Le cardinal Kurt Koch, préfet du Dicastère pour la Promotion de l’Unité des Chrétiens, s’est montré convaincu qu’il sera encore possible de rouvrir le dialogue avec la Fraternité fondée par Mgr Marcel Lefebvre. Dans le dernier épisode du podcast de la revue allemande Communio, le prélat suisse a affirmé qu’une excommunication a pour but d’inviter au repentir et de favoriser le retour à la pleine communion ecclésiale. C’est pourquoi il a exprimé l’espoir qu’à l’avenir les conversations puissent reprendre « afin qu’ils retrouvent le chemin vers l’Église catholique ».
Le préfet du dicastère œcuménique a soutenu que le débat suscité par la FSSPX devrait conduire l’Église à réexaminer certaines interprétations postconciliaires. En ce sens, il a affirmé qu’il serait opportun de « se frapper la poitrine » et de se demander quels aspects nécessitent une correction afin de pouvoir démontrer que de nombreux problèmes dénoncés par la Fraternité ne proviennent pas des documents conciliaires, mais de certaines tendances apparues après Vatican II.
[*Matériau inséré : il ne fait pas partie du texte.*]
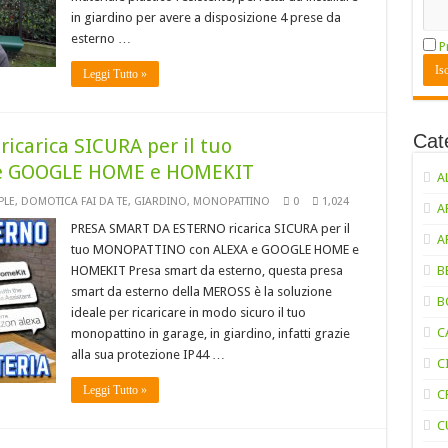
in giardino per avere a disposizione 4 prese da
esterno …
P
Leggi Tutto »
Cat
carica SICURA per il tuo
e GOOGLE HOME e HOMEKIT
A
PLE
,
DOMOTICA FAI DA TE
,
GIARDINO
,
MONOPATTINO
0
1,024
A
PRESA SMART DA ESTERNO ricarica SICURA per il
A
tuo MONOPATTINO con ALEXA e GOOGLE HOME e
HOMEKIT Presa smart da esterno, questa presa
B
smart da esterno della MEROSS è la soluzione
B
ideale per ricaricare in modo sicuro il tuo
C
monopattino in garage, in giardino, infatti grazie
alla sua protezione IP44 …
C
Leggi Tutto »
C
C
Selon le cardinal Koch, seule une distinction entre le Concile et certaines interprétations postérieures permettra de répondre de manière crédible aux objections soulevées par la Fraternité.
Le cardinal s’est également exprimé directement sur les récentes consécrations épiscopales célébrées à Écône. Il a estimé que la justification avancée par la FSSPX constitue une forme d’« auto-attribution d’autorité » pour procéder à des ordinations sans le consentement du Pape. Koch a comparé cette attitude à celle de certains milieux progressistes qui prétendent également agir en marge des décisions de l’autorité ecclésiastique.
« Une fois de plus, on constate que traditionalistes et progressistes peuvent souffrir de la même maladie, même s’ils sont hospitalisés dans des salles très différentes du même hôpital ».
Le prélat a également critiqué la conception de la Tradition que défend la Fraternité Saint-Pie-X. Selon lui, son erreur consiste à considérer que la véritable Tradition a été interrompue avec le Concile Vatican II. Pour le cardinal Koch, cette interprétation est partielle car elle ne prend pas en compte l’ensemble des deux mille ans d’histoire de l’Église, mais seulement une partie.
Il a également remis en question l’interprétation que la Fraternité fait du célèbre axiome Extra Ecclesiam nulla salus (« Hors de l’Église, point de salut »). Il a rappelé que la tradition catholique a toujours soutenu que Dieu veut le salut de tous les hommes et que sa miséricorde peut aussi agir chez ceux qui n’ont jamais pleinement connu l’Évangile.
« Quand la Fraternité semble envoyer en enfer tous ceux qui n’appartiennent pas à l’Église catholique, je me demande comment peut se maintenir la conviction fondamentale de la Sainte Écriture selon laquelle Dieu veut sauver tous les hommes ».